Thunderbolt and USB 3.0: USB 3.0 finally on a MacBook? Well, it would seem to be a no-brainer as Intel supports USB 3.0 in its Ivy Bridge chipset. And Thunderbolt-equipped MacBooks could get updated Thunderbolt chips with improved power efficiency, among other tweaks.

Less-expensive SSDs: The MacBook Pro is already offered with solid-state drives up to 512GB in capacity. That adds a tidy $1,100 to the price. The 128GB SSD adds $100. Could Apple go SSD-only like the Air and offer models at the same price of current MBPs with a 750GB 7200RPM hard disk drive?

OpenCL via Intel: This means Intel-based OpenCL support in even the thinnest Apple laptops. GPU-based OpenCL falls into the more generic category of "GPU Compute," which taps into the parallel processing capability of the GPU for everyday compute tasks. Support for OpenCL is not present in Sandy Bridge-based (2011) Airs (though it is supported in discrete GPUs from Nvidia and AMD). But it will be supported on Ivy Bridge.

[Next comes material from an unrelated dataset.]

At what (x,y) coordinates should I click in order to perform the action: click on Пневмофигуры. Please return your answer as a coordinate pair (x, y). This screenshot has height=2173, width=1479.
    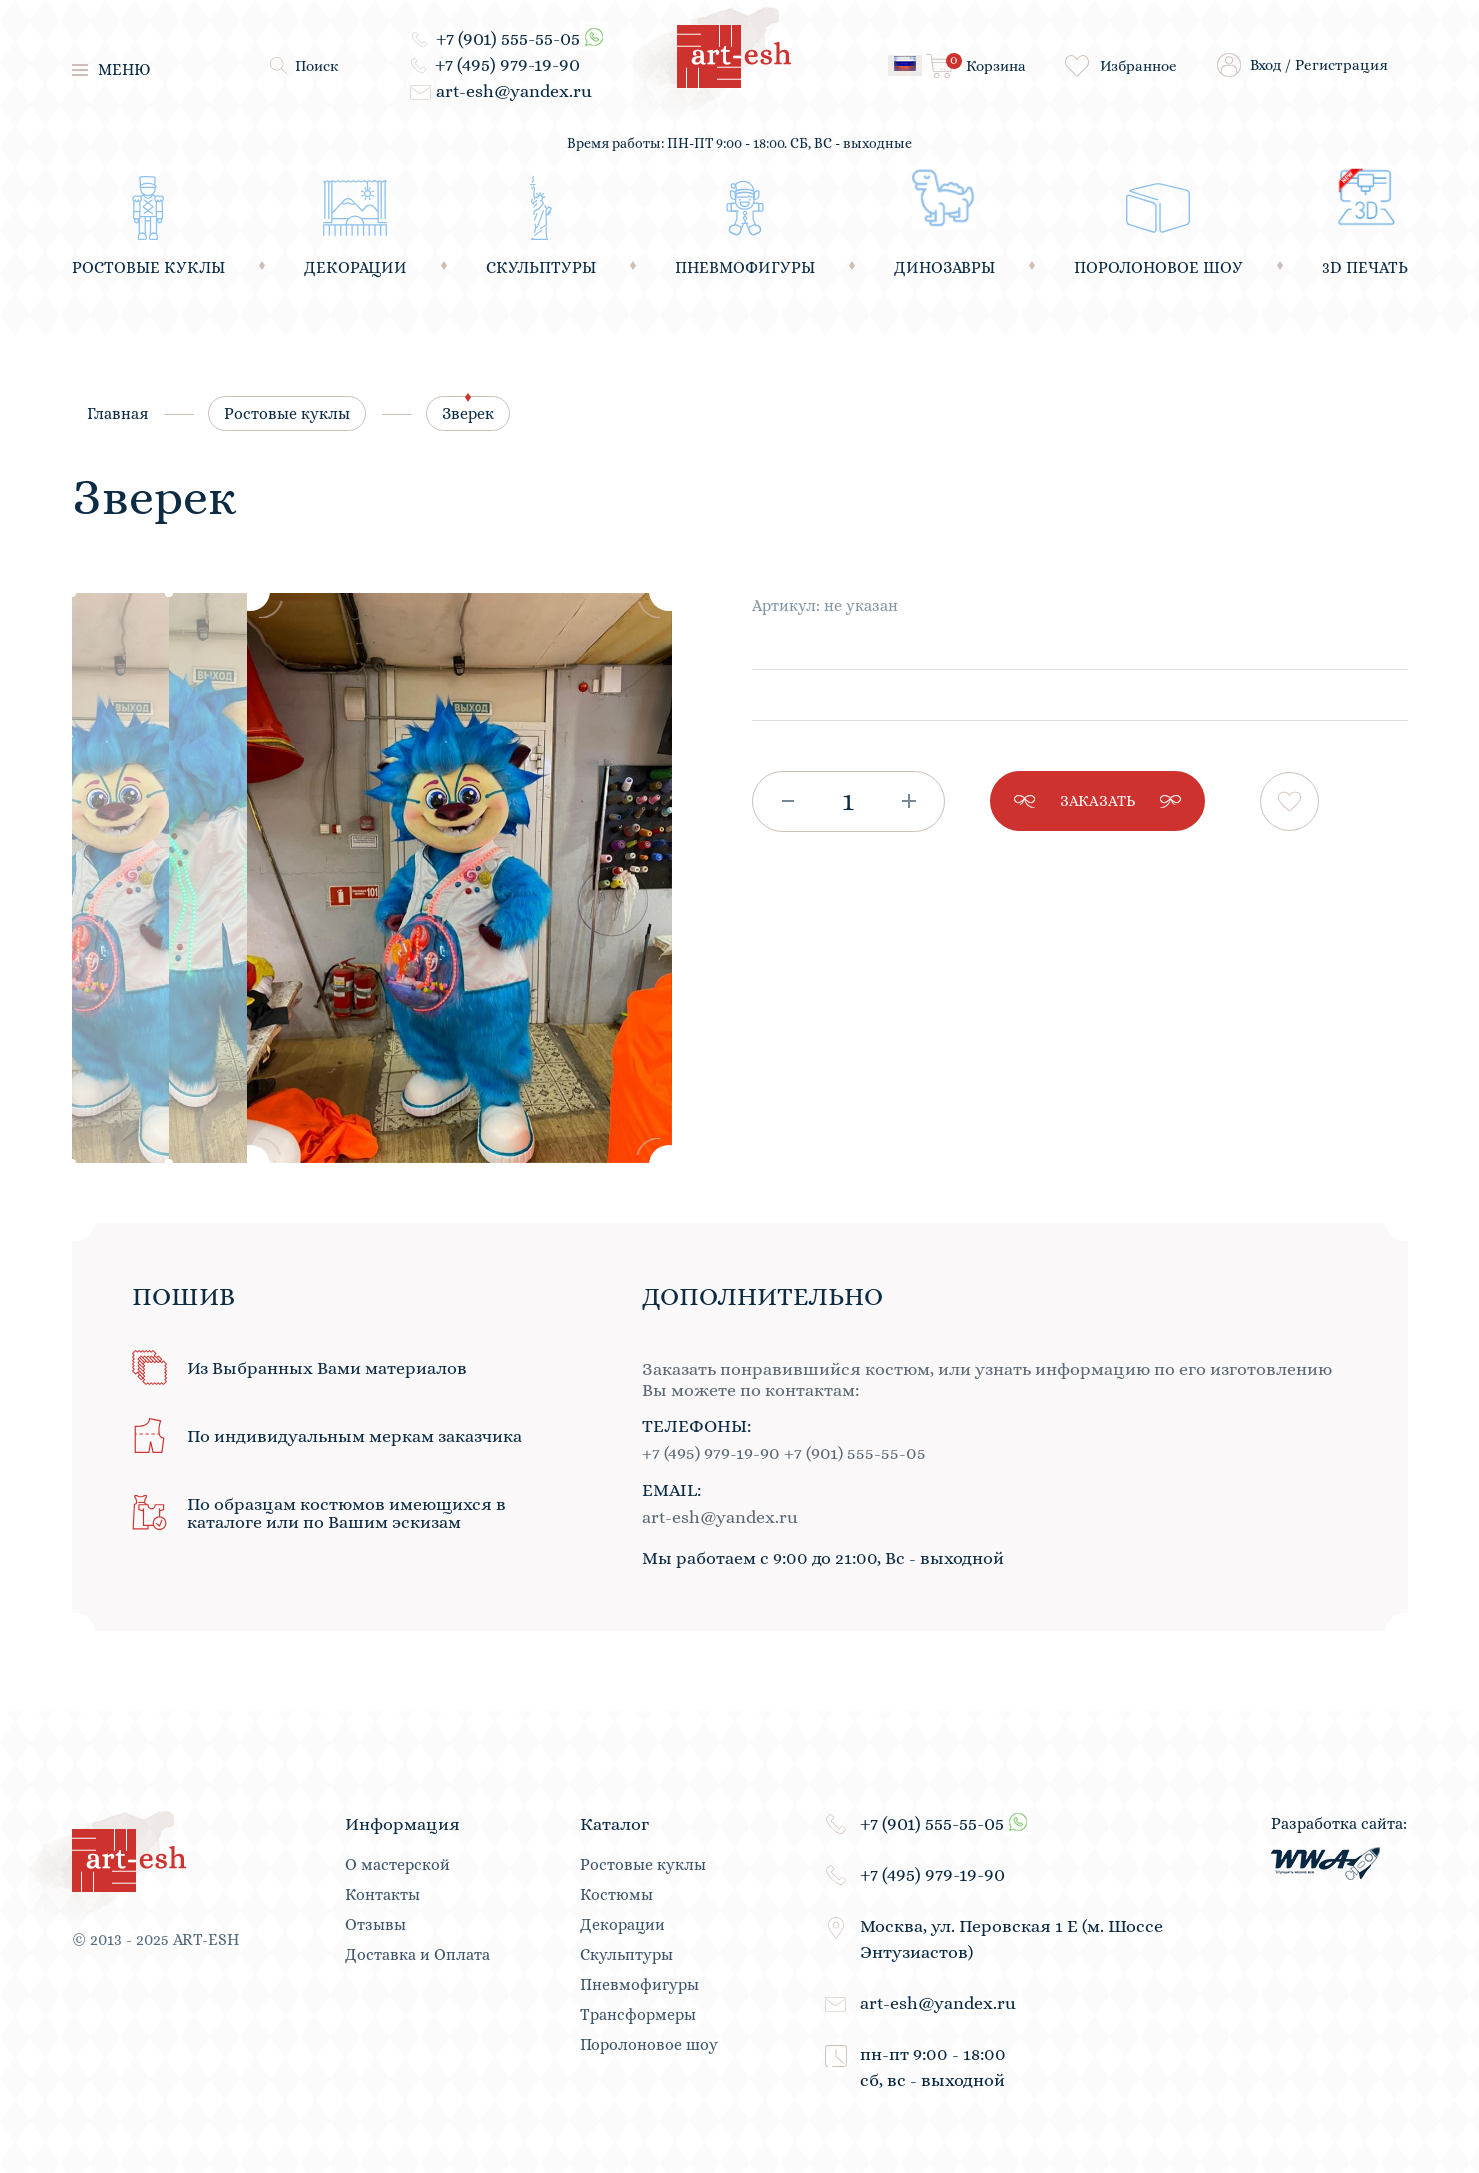     Looking at the image, I should click on (639, 1985).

"Clearly Apple has been a big booster of OpenCL. If you look at all of the browsers out there today -- Explorer, Firefox, Chrome -- they use the GPU to tap into the graphics elements of HTML. And I'd be amazed if Apple hadn't followed a similar path with Safari." Even Microsoft Office uses GPU compute, Brookwood said. OpenCL is also used in more obscure apps like face recognition.